Selon une nouvelle étude publiée dans Nature Climate Change, le changement climatique pourrait presque doubler la probabilité des phénomènes La Niña les plus intenses.
Les épisodes La Niña peuvent impacter la météo à l’échelle du globe. C’est l’un deux états opposés de l’oscillation australe (ENSO – El Niño Southern Oscillation). Lors des phénomènes El Niño, la chaleur et l’humidité se concentrent dans l’est du Pacifique, tandis que lors des configurations La Niña, c’est l’ouest du Pacifique qui se réchauffe. La Niña signifie donc des températures plus basses dans le centre et l’est du Pacifique et une convection renforcée dans l’ouest du Pacifique.

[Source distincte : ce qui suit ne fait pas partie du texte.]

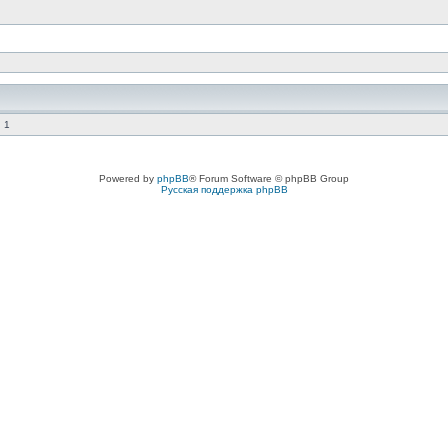
 1
Powered by
phpBB
® Forum Software © phpBB Group
Русская поддержка phpBB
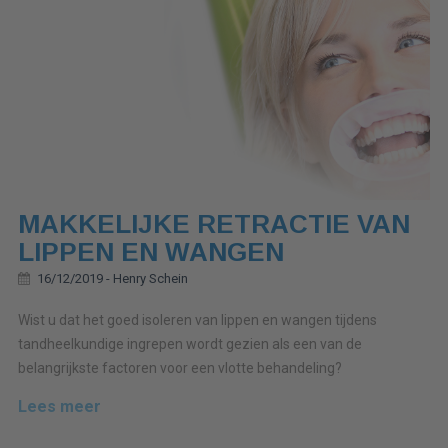
MAKKELIJKE RETRACTIE VAN
LIPPEN EN WANGEN
16/12/2019 -
Henry Schein
Wist u dat het goed isoleren van lippen en wangen tijdens
tandheelkundige ingrepen wordt gezien als een van de
belangrijkste factoren voor een vlotte behandeling?
Lees meer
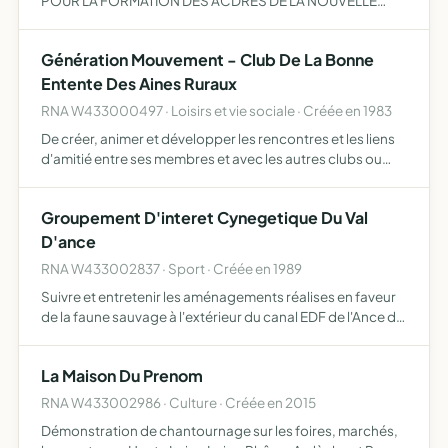
POUR LA FORMATION DES ACDRES DE LA NOUVELLE
SOCIETE,RETABLISSEMENT DE LA NATURE ET DE
L'ENVIRONNEMENT,L AIDE LES VACANCES ET LE
Génération Mouvement - Club De La Bonne
RELOGEMENT DES PERSONNES MOINS JEUNES.
Entente Des Aines Ruraux
RNA W433000497 · Loisirs et vie sociale · Créée en 1983
De créer, animer et développer les rencontres et les liens
d'amitié entre ses membres et avec les autres clubs ou
associations. D'encourager le développement, en
s'efforçant de réaliser des actions et services au profit d…
Groupement D'interet Cynegetique Du Val
D'ance
RNA W433002837 · Sport · Créée en 1989
Suivre et entretenir les aménagements réalises en faveur
de la faune sauvage à l'extérieur du canal EDF de l'Ance du
Nord.
La Maison Du Prenom
RNA W433002986 · Culture · Créée en 2015
Démonstration de chantournage sur les foires, marchés,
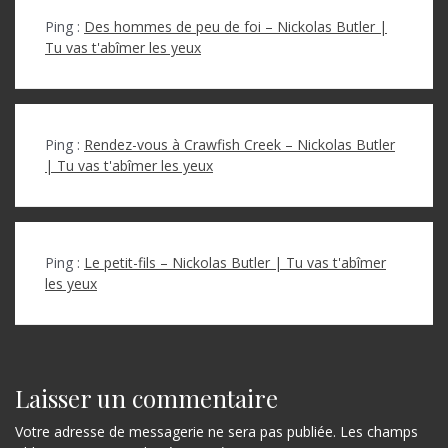
Ping :
Des hommes de peu de foi – Nickolas Butler |
Tu vas t'abîmer les yeux
Ping :
Rendez-vous à Crawfish Creek – Nickolas Butler
| Tu vas t'abîmer les yeux
Ping :
Le petit-fils – Nickolas Butler | Tu vas t'abîmer
les yeux
Laisser un commentaire
Votre adresse de messagerie ne sera pas publiée.
Les champs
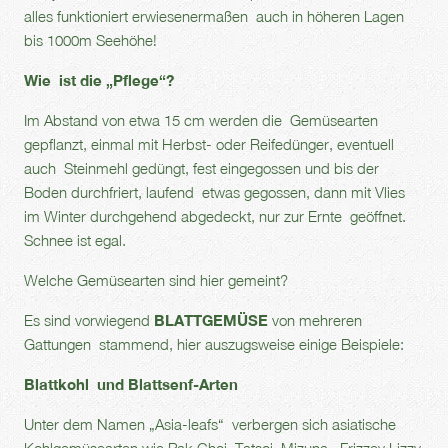
alles funktioniert erwiesenermaßen auch in höheren Lagen
bis 1000m Seehöhe!
Wie ist die „Pflege“?
Im Abstand von etwa 15 cm werden die Gemüsearten
gepflanzt, einmal mit Herbst- oder Reifedünger, eventuell
auch Steinmehl gedüngt, fest eingegossen und bis der
Boden durchfriert, laufend etwas gegossen, dann mit Vlies
im Winter durchgehend abgedeckt, nur zur Ernte geöffnet.
Schnee ist egal.
Welche Gemüsearten sind hier gemeint?
Es sind vorwiegend
BLATTGEMÜSE
von mehreren
Gattungen stammend, hier auszugsweise einige Beispiele:
Blattkohl und Blattsenf-Arten
Unter dem Namen „Asia-leafs“ verbergen sich asiatische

Dans une étude publiée en 20014, Wenju Cai (CSIRO Marine and Atmospheric Research, Australie) estimait que la phénomène El Niño allait se renforcer en raison de l’influence des gaz à effet de serre. En ce début d’année 2015, il publie cette fois une étude sur la fréquence des phénomènes La Niña les plus intenses, qui pourraient eux aussi se produire plus souvent, passant de 1 tous les 23 ans à 1 tous les 13 ans à la fin de ce siècle. Ces épisodes surviendraient essentiellement après des années El Niño, confirmant les recherches antérieures de Wenju Cai.
En 1998-1999, un épisode La Niña exceptionnel a succédé à ce qui fut probablement le phénomène El Niño le plus important du 20è siècle. Lorsque survient un phénomène El Niño extrême, les conditions sont favorables à un épisode La Niña très marqué l’année suivante, selon Wenju Cai.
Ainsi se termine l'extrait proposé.